- **What is being asked**:
With all images omitted, write out the records word for word.

### Data for processing ###

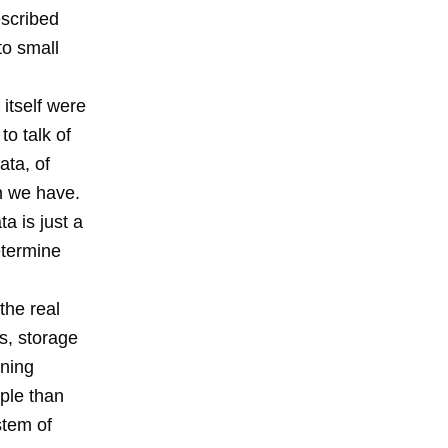
escribed
to small
 itself were
to talk of
ata, of
n we have.
ta is just a
etermine
the real
s, storage
nning
ple than
stem of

###

- **Result for this task**:
escribed
to small
 itself were
to talk of
ata, of
n we have.
ta is just a
etermine
the real
s, storage
nning
ple than
stem of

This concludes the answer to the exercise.